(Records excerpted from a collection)
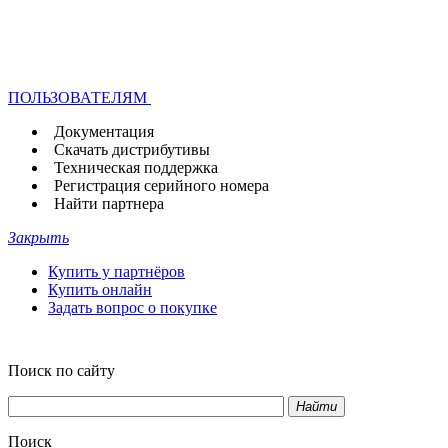
ПОЛЬЗОВАТЕЛЯМ
Документация
Скачать дистрибутивы
Техническая поддержка
Регистрация серийного номера
Найти партнера
Закрыть
Купить у партнёров
Купить онлайн
Задать вопрос о покупке
Поиск по сайту
Найти
Поиск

What you have to do
Print all of the entries word for word. Omit the pictures they contain.

Task result
ПОЛЬЗОВАТЕЛЯМ
Документация
Скачать дистрибутивы
Техническая поддержка
Регистрация серийного номера
Найти партнера
Закрыть
Купить у партнёров
Купить онлайн
Задать вопрос о покупке
Поиск по сайту
Найти
Поиск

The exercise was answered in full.